▸ Required action
Only the pictures are to be dropped, and the rest of the data should be copied exactly.
(Beginning of Exercise materials)
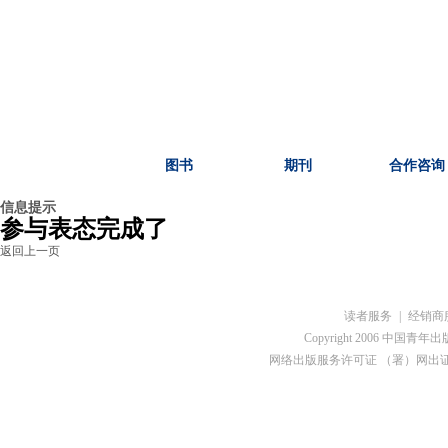
首页
图书
期刊
合作咨询
信息提示
参与表态完成了
返回上一页
读者服务
|
经销商
Copyright 2006 中国青年出版总社
网络出版服务许可证 （署）网出证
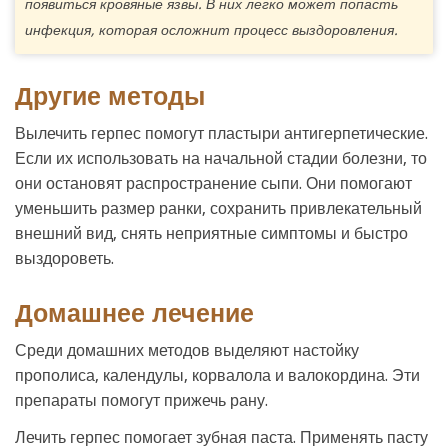
появиться кровяные язвы. В них легко может попасть
инфекция, которая осложнит процесс выздоровления.
Другие методы
Вылечить герпес помогут пластыри антигерпетические.
Если их использовать на начальной стадии болезни, то
они остановят распространение сыпи. Они помогают
уменьшить размер ранки, сохранить привлекательный
внешний вид, снять неприятные симптомы и быстро
выздороветь.
Домашнее лечение
Среди домашних методов выделяют настойку
прополиса, календулы, корвалола и валокордина. Эти
препараты помогут прижечь рану.
Лечить герпес помогает зубная паста. Применять пасту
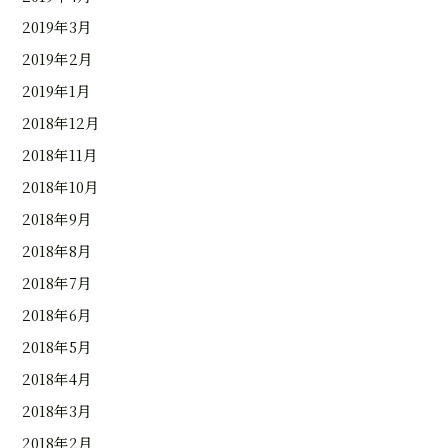
2019年3月
2019年2月
2019年1月
2018年12月
2018年11月
2018年10月
2018年9月
2018年8月
2018年7月
2018年6月
2018年5月
2018年4月
2018年3月
2018年2月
(End of Exercise materials)
▸ Result of the task
首页
图书
期刊
合作咨询
信息提示
参与表态完成了
返回上一页
读者服务
|
经销商
Copyright 2006 中国青年出版总社
网络出版服务许可证 （署）网出证
появиться кровяные язвы. В них легко может попасть
инфекция, которая осложнит процесс выздоровления.
Другие методы
Вылечить герпес помогут пластыри антигерпетические.
Если их использовать на начальной стадии болезни, то
они остановят распространение сыпи. Они помогают
уменьшить размер ранки, сохранить привлекательный
внешний вид, снять неприятные симптомы и быстро
выздороветь.
Домашнее лечение
Среди домашних методов выделяют настойку
прополиса, календулы, корвалола и валокордина. Эти
препараты помогут прижечь рану.
Лечить герпес помогает зубная паста. Применять пасту
2019年3月
2019年2月
2019年1月
2018年12月
2018年11月
2018年10月
2018年9月
2018年8月
2018年7月
2018年6月
2018年5月
2018年4月
2018年3月
2018年2月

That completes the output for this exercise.